### ASSIGNED TASK
Determine how many lines in the records include "voluptatem". Write the number and nothing more.

(RECORD SET)

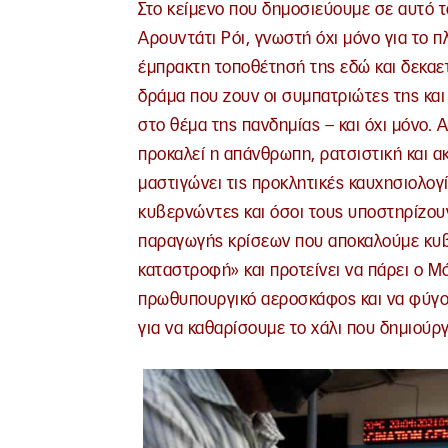
Στο κείμενο που δημοσιεύουμε σε αυτό 
Αρουντάτι Ρόι, γνωστή όχι μόνο για το π
έμπρακτη τοποθέτησή της εδώ και δεκαετ
δράμα που ζουν οι συμπατριώτες της και
στο θέμα της πανδημίας – και όχι μόνο.
προκαλεί η απάνθρωπη, ρατσιστική και α
μαστιγώνει τις προκλητικές καυχησιολογί
κυβερνώντες και όσοι τους υποστηρίζουν
παραγωγής κρίσεων που αποκαλούμε κυβέ
καταστροφή» και προτείνει να πάρει ο Μό
πρωθυπουργικό αεροσκάφος και να φύγου
για να καθαρίσουμε το χάλι που δημιού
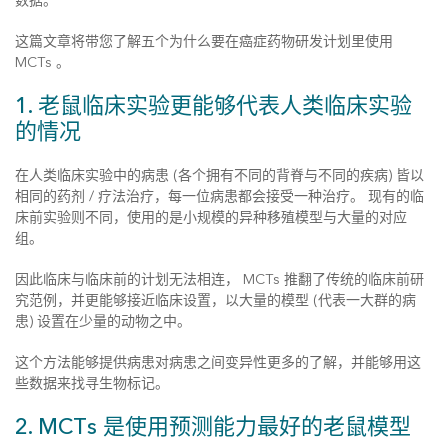
数据。
这篇文章将带您了解五个为什么要在癌症药物研发计划里使用
MCTs 。
1. 老鼠临床实验更能够代表人类临床实验
的情况
在人类临床实验中的病患 (各个拥有不同的背脊与不同的疾病) 皆以
相同的药剂 / 疗法治疗，每一位病患都会接受一种治疗。 现有的临
床前实验则不同，使用的是小规模的异种移殖模型与大量的对应
组。
因此临床与临床前的计划无法相连， MCTs 推翻了传统的临床前研
究范例，并更能够接近临床设置，以大量的模型 (代表一大群的病
患) 设置在少量的动物之中。
这个方法能够提供病患对病患之间变异性更多的了解，并能够用这
些数据来找寻生物标记。
2. MCTs 是使用预测能力最好的老鼠模型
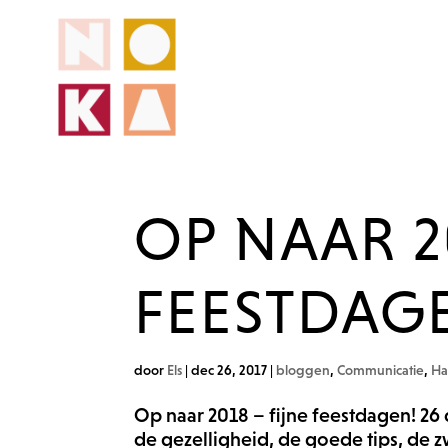
OP NAAR 2
FEESTDAG
door
Els
|
dec 26, 2017
|
bloggen
,
Communicatie
,
Ha
Op naar 2018 – fijne feestdagen! 
de gezelligheid, de goede tips, de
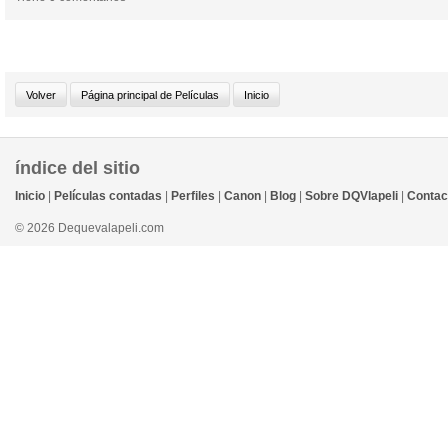
índice del sitio
Inicio
|
Películas contadas
|
Perfiles
|
Canon
|
Blog
|
Sobre DQVlapeli
|
Contac
© 2026 Dequevalapeli.com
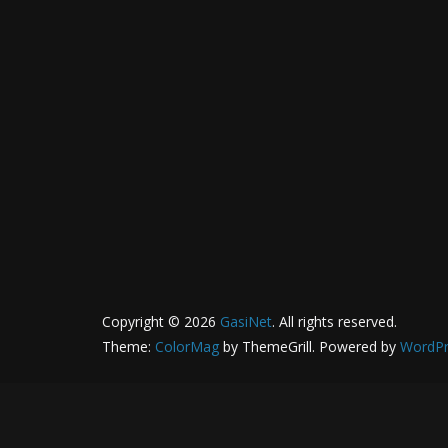
Copyright © 2026
GasiNet
. All rights reserved.
Theme:
ColorMag
by ThemeGrill. Powered by
WordPr
Користиме колачиња за да се погрижиме да ви го дадем
претпоставиме дека сте задоволни со неа. Со кликање н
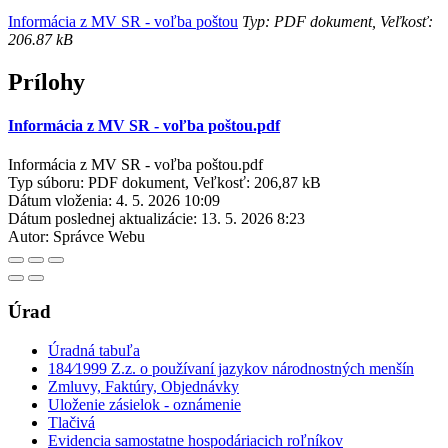
Informácia z MV SR - voľba poštou
Typ: PDF dokument, Veľkosť:
206.87 kB
Prílohy
Informácia z MV SR - voľba poštou.pdf
Informácia z MV SR - voľba poštou.pdf
Typ súboru: PDF dokument, Veľkosť: 206,87 kB
Dátum vloženia:
4. 5. 2026 10:09
Dátum poslednej aktualizácie:
13. 5. 2026 8:23
Autor:
Správce Webu
Úrad
Úradná tabuľa
184⁄1999 Z.z. o používaní jazykov národnostných menšín
Zmluvy, Faktúry, Objednávky
Uloženie zásielok - oznámenie
Tlačivá
Evidencia samostatne hospodáriacich roľníkov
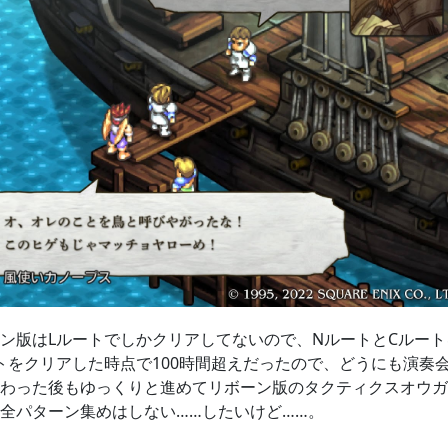
ン版はLルートでしかクリアしてないので、NルートとCルー
トをクリアした時点で100時間超えだったので、どうにも演奏
わった後もゆっくりと進めてリボーン版のタクティクスオウガ
全パターン集めはしない……したいけど……。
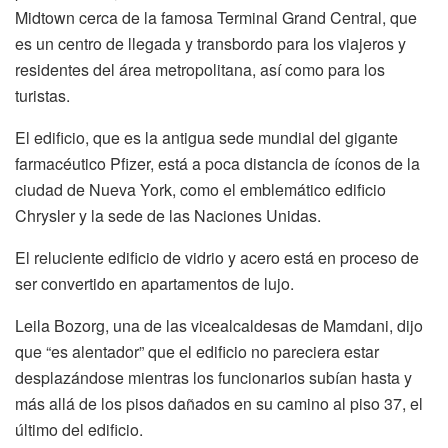
Midtown cerca de la famosa Terminal Grand Central, que
es un centro de llegada y transbordo para los viajeros y
residentes del área metropolitana, así como para los
turistas.
El edificio, que es la antigua sede mundial del gigante
farmacéutico Pfizer, está a poca distancia de íconos de la
ciudad de Nueva York, como el emblemático edificio
Chrysler y la sede de las Naciones Unidas.
El reluciente edificio de vidrio y acero está en proceso de
ser convertido en apartamentos de lujo.
Leila Bozorg, una de las vicealcaldesas de Mamdani, dijo
que “es alentador” que el edificio no pareciera estar
desplazándose mientras los funcionarios subían hasta y
más allá de los pisos dañados en su camino al piso 37, el
último del edificio.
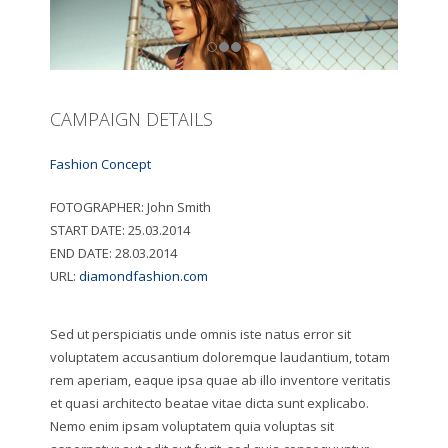
CAMPAIGN DETAILS
Fashion Concept
FOTOGRAPHER:
John Smith
START DATE:
25.03.2014
END DATE:
28.03.2014
URL:
diamondfashion.com
Sed ut perspiciatis unde omnis iste natus error sit
voluptatem accusantium doloremque laudantium, totam
rem aperiam, eaque ipsa quae ab illo inventore veritatis
et quasi architecto beatae vitae dicta sunt explicabo.
Nemo enim ipsam voluptatem quia voluptas sit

(End RECORD SET)

### RESPONSE AREA
2